Show, from the entries below, every line in which "Сверлильно" appears.

Top of RECORDS TO PROCESS

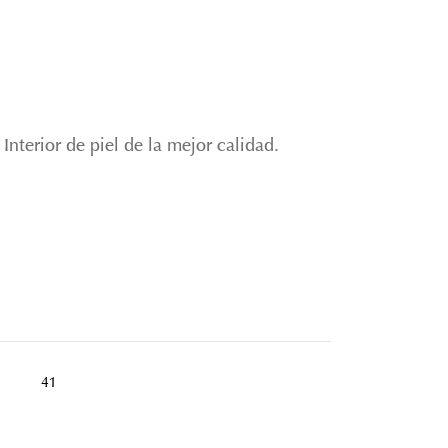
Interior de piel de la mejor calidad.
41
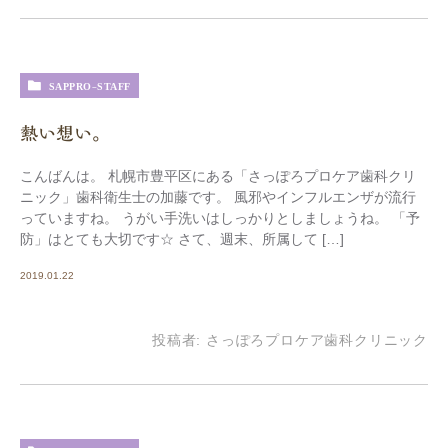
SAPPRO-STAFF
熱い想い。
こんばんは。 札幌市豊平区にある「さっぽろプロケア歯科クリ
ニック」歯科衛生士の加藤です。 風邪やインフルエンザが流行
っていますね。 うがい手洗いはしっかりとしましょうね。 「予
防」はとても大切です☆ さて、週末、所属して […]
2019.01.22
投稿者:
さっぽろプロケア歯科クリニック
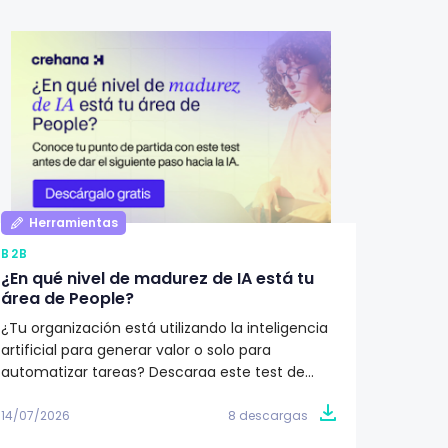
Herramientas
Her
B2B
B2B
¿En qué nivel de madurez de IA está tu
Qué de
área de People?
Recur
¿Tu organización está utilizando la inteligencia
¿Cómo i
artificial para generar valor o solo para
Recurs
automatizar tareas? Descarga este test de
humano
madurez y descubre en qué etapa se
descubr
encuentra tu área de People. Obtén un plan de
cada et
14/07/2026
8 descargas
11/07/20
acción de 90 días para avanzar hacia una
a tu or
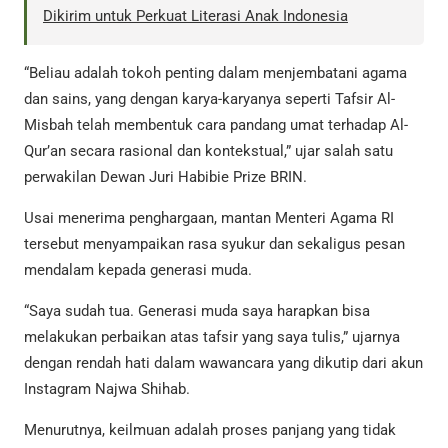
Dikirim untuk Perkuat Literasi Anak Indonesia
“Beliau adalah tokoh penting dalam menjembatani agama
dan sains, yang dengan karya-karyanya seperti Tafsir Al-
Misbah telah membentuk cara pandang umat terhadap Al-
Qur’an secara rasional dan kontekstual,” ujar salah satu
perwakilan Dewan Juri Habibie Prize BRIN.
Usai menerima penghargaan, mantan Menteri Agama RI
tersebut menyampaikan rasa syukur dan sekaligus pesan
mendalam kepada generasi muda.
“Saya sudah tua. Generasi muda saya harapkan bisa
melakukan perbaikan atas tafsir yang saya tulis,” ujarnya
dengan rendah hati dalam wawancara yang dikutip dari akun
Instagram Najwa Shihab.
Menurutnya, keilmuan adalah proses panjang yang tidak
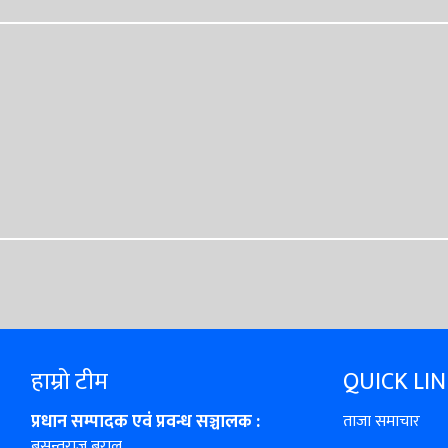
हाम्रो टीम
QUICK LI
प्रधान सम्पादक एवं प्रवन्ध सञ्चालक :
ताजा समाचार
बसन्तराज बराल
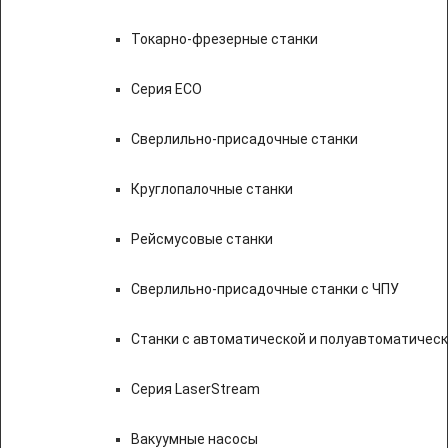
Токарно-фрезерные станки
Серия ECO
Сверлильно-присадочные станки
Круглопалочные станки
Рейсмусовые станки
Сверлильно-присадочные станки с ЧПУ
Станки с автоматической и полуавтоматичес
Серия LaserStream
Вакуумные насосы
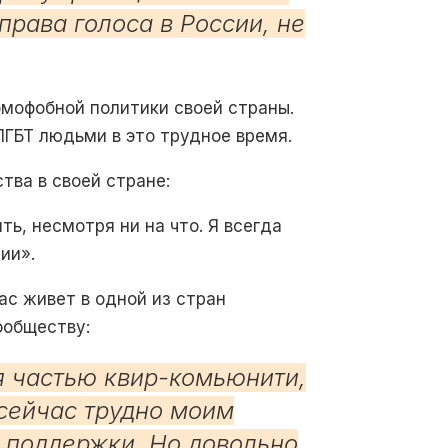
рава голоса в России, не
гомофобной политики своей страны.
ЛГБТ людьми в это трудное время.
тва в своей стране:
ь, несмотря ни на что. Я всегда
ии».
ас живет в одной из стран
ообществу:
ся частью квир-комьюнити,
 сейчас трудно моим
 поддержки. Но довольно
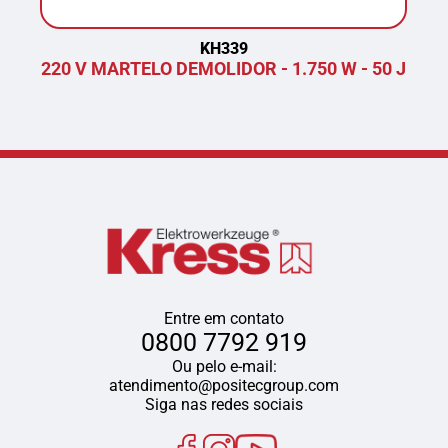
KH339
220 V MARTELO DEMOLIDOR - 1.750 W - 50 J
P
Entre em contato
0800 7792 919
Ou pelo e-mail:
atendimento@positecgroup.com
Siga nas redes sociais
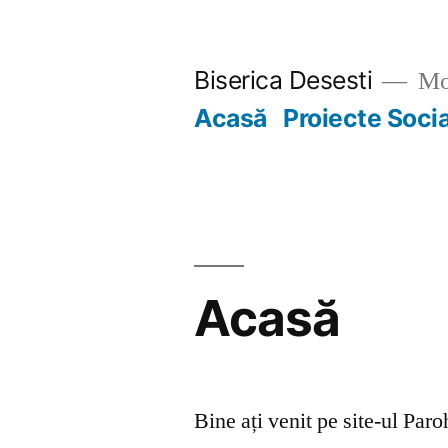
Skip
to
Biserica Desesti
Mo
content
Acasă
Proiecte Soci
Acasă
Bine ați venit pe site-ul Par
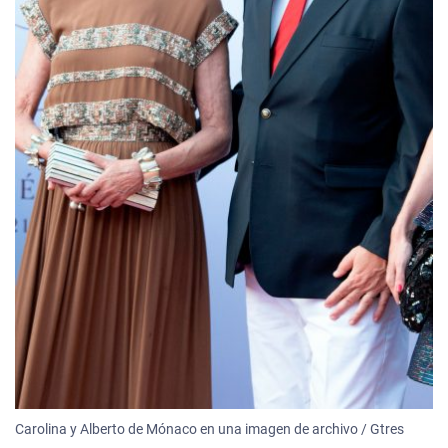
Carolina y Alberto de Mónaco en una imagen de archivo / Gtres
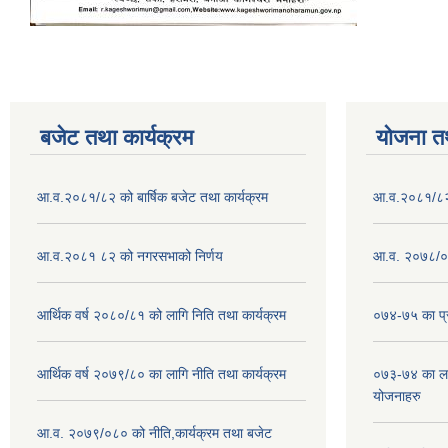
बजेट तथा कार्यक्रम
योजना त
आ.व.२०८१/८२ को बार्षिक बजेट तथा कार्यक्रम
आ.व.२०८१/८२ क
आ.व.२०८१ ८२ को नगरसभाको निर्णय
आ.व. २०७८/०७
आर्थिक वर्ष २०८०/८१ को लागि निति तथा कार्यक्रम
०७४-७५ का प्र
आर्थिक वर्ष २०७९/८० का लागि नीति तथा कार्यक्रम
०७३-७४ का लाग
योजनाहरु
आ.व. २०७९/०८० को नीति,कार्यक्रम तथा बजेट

Bottom of RECORDS TO PROCESS

- RESPONSE BELOW -
Сверлильно-присадочные станки
Сверлильно-присадочные станки с ЧПУ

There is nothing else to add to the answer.